Paired T‐Test of Total Muscle Work, VP‐P and Mastication Duration between the Control Gel and the 0.2% Protease Treated Gel

	Total muscle work (mV/s)	Vp‐p (mV)	Mastication duration (s)
Sample size	16	16	16
Mean of the 0.2% protease‐treated gel	100.3	0.016	8.09
Mean of the control gel	106.1	0.021	13.31
Mean of a difference	−5.8	−0.005	−5.22
Standard error	9.0	0.002	0.78
95% of CI upper limit	13.4	−0.001	−3.59
95% of CI lower limit	−25.0	−0.009	−6.84
Pearson's correlation coefficient	0.54	0.42	0.71
t‐value	−0.65	−2.84	−6.85
P‐value by a two‐sided test	0.53	0.013	<0.0001

Discussion

In the present study, we succeeded in producing egg white gels with a new texture by sequentially applying protease treatment. The measurements of gel physical properties by using a creepmeter indicate that the protease‐treated gels exhibited less overall stress than did the control gels, as evidenced by the absence of clear breaking points. In addition, stress–strain curves reveal ductile flow of the protease‐treated gel, indicating that it was soft and extendable, probably because ovalbumin was readily degraded into smaller fragments by the protease. It is, therefore, likely that ovalbumin degradation accounts for the observed changes in the physical properties of the protease‐treated gel.

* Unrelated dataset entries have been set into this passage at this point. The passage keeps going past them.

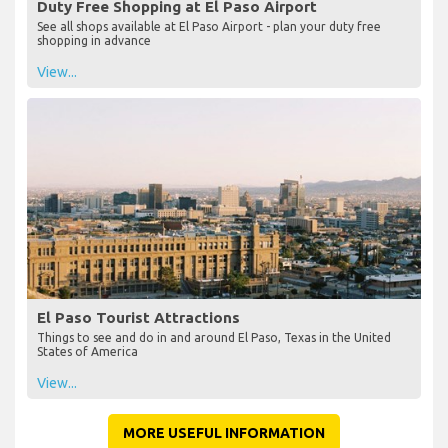
Duty Free Shopping at El Paso Airport
See all shops available at El Paso Airport - plan your duty free
shopping in advance
View...
El Paso Tourist Attractions
Things to see and do in and around El Paso, Texas in the United
States of America
View...
MORE USEFUL INFORMATION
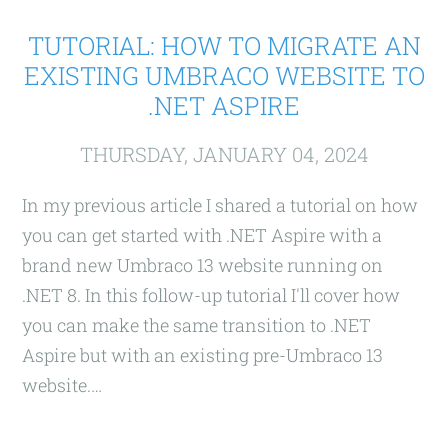
TUTORIAL: HOW TO MIGRATE AN
EXISTING UMBRACO WEBSITE TO
.NET ASPIRE
THURSDAY, JANUARY 04, 2024
In my previous article I shared a tutorial on how
you can get started with .NET Aspire with a
brand new Umbraco 13 website running on
.NET 8. In this follow-up tutorial I'll cover how
you can make the same transition to .NET
Aspire but with an existing pre-Umbraco 13
website.…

Nevertheless, the appearance of the control gel did not significantly differ from that of the protease‐treated gel. It has been reported that in egg white gels, heating causes protein agglutination and changes in the protein‐formed network (Clark 1998), which is further destroyed by protease treatment. However, even after protease digestion, the structure of the protein network did not immediately collapse and the gel retained its shape. Thus, unless the protease‐treated gel is subjected to external force, its shape does not undergo deformation. After external force such as mastication is applied, soft and smooth texture of the deformed gel can be sensed.

According to sEMG, no difference was observed in total muscle work required for the mastication of the control and protease‐treated gels; in contrast, Vp‐p and mastication duration were significantly different. Total muscle work is indicated by the energy spent per second of mastication, Vp‐p is the maximum force required to break the sample, and mastication duration is an indicator of how easily the food can be processed in the oral cavity. Overall, our results demonstrate that protease treatment of egg white gel shortens the time required to form the bolus to be swallowed but does not affect the energy spent for mastication.

Previous studies have shown that chewing time tends to be longer for hard food than for soft food (Karkazis and Kossioni 1997; Kohyama et al. 2005; Pereira et al. 2006). The hardness of the bolus affects food digestion and absorption rate in the elderly. Mioche et al. (2004) have reported a decline in the mastication ability of elderly people owing to the hardness of the bolus despite a long chewing period. According to electromyography, compared with younger people, elderly people have an inferior ability to masticate cooked meat, suggesting that even if food is well chewed, it may remain difficult to swallow. In the present study, we successfully applied protease treatment for the degradation of protein structure in the heat‐treated egg white gel, thus transforming it into a softer material that is easier to swallow and requires less time for processing in the oral cavity. Thus, the protease‐treated white egg gel can be used by elderly people with weakened chewing abilities and can be applied to develop novel food products with improved texture.

Conclusion

In this study, we produced a novel egg white gel by protease treatment. Ovalbumin, the major protein in egg white, was digested into small peptides; as a result, the gel exhibited ductile flow without any obvious rupture points and was easy to swallow as indicated by the electromyography analysis of the masseter muscle movements. Thus, our approach was successful in the production of the egg white gel with soft and smooth texture without compromising its original shape.